Re: [PATCH 2/3][AArch64] Emit square root using the Newton series

James Greenhalgh Wed, 01 Jun 2016 02:01:06 -0700

On Fri, May 27, 2016 at 05:57:26PM -0500, Evandro Menezes wrote:
> 2016-04-04  Evandro Menezes  <e.mene...@samsung.com>
>             Wilco Dijkstra  <wilco.dijks...@arm.com>
> 
> gcc/
>       * config/aarch64/aarch64-protos.h
>       (aarch64_emit_approx_rsqrt): Replace with new function
>       "aarch64_emit_approx_sqrt".
>       (cpu_approx_modes): New member "sqrt".
>       * config/aarch64/aarch64.c
>       (generic_approx_modes): New member "sqrt".
>       (exynosm1_approx_modes): Likewise.
>       (xgene1_approx_modes): Likewise.
>       (aarch64_emit_approx_rsqrt): Replace with new function
>       "aarch64_emit_approx_sqrt".
>       (aarch64_override_options_after_change_1): Handle new option.
>       * config/aarch64/aarch64-simd.md
>       (rsqrt<mode>2): Use new function instead.
>       (sqrt<mode>2): New expansion and insn definitions.
>       * config/aarch64/aarch64.md: Likewise.
>       * config/aarch64/aarch64.opt
>       (mlow-precision-sqrt): Add new option description.
>       * doc/invoke.texi (mlow-precision-sqrt): Likewise.
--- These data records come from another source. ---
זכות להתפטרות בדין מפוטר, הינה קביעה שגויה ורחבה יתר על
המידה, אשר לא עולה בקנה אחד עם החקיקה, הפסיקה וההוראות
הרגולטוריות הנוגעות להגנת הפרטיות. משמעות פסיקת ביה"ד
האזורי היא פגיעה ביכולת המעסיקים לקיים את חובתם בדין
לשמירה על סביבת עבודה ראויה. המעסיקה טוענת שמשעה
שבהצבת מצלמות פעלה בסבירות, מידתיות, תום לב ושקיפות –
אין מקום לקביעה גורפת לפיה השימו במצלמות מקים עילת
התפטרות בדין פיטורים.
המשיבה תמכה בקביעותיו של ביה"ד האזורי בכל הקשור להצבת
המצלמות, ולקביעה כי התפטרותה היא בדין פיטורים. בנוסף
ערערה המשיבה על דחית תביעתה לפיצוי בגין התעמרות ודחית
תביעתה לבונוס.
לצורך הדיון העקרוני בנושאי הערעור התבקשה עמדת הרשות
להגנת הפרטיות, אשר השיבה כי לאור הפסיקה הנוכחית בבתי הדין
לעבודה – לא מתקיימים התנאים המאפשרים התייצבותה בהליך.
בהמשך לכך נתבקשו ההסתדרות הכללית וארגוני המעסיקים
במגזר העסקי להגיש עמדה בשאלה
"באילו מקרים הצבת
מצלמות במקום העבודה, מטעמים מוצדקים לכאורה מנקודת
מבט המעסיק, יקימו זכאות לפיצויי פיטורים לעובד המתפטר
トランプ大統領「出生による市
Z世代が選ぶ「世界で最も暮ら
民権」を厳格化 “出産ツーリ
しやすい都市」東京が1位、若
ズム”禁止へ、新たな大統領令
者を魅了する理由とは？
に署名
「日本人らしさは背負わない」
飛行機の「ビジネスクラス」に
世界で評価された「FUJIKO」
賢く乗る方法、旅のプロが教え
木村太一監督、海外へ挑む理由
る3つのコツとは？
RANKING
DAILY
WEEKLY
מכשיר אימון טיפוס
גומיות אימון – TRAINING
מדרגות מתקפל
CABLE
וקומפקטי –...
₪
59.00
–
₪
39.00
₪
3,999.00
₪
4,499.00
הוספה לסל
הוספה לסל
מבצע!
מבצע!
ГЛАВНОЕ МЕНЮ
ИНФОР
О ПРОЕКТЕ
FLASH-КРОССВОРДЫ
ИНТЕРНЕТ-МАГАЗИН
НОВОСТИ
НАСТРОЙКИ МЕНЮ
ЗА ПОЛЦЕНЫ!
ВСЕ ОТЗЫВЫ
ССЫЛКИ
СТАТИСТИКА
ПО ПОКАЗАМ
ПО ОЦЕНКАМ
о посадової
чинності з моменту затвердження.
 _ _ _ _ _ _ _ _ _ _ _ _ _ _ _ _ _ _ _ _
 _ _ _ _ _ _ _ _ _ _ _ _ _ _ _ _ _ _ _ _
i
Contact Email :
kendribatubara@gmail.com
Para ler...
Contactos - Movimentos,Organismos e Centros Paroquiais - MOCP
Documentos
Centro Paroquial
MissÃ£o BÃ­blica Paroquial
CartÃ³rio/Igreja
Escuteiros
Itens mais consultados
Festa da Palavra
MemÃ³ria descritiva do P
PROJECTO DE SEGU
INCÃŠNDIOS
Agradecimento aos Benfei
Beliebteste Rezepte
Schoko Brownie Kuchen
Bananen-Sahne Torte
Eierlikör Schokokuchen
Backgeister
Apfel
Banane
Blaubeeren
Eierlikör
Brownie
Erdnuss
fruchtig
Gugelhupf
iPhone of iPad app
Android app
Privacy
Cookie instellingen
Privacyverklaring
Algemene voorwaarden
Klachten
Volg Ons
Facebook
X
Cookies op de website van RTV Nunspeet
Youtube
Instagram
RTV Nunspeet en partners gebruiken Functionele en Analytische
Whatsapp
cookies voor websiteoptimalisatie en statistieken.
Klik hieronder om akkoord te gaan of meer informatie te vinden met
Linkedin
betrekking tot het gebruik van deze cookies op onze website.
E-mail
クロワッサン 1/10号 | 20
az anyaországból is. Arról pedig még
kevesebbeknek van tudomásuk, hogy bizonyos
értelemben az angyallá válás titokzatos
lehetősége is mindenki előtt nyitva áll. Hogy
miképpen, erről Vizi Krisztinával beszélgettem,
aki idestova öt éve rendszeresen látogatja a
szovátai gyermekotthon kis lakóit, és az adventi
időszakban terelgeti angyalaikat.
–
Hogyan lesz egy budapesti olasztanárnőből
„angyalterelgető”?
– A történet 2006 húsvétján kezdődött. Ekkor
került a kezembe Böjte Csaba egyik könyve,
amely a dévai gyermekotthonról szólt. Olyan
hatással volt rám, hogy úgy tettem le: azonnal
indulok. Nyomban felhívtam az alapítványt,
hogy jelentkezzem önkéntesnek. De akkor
> diff --git a/gcc/config/aarch64/aarch64-protos.h 
> b/gcc/config/aarch64/aarch64-protos.h
> index 6156281..2f407fd 100644
> --- a/gcc/config/aarch64/aarch64-protos.h
> +++ b/gcc/config/aarch64/aarch64-protos.h
> @@ -192,7 +192,8 @@ struct cpu_branch_cost
>  /* Allowed modes for approximations.  */
>  struct cpu_approx_modes
>  {
> -  const unsigned int recip_sqrt; /* Reciprocal square root.  */
> +  const unsigned int sqrt;           /* Square root.  */
> +  const unsigned int recip_sqrt;     /* Reciprocal square root.  */
>  };
>  
>  struct tune_params
> @@ -388,7 +389,7 @@ void aarch64_register_pragmas (void);
>  void aarch64_relayout_simd_types (void);
>  void aarch64_reset_previous_fndecl (void);
>  void aarch64_save_restore_target_globals (tree);
> -void aarch64_emit_approx_rsqrt (rtx, rtx);
> +bool aarch64_emit_approx_sqrt (rtx, rtx, bool);

There's a goal to try to keep these in alphabetical order (first by return
type, then by name). This should go up by the other "bool" return types.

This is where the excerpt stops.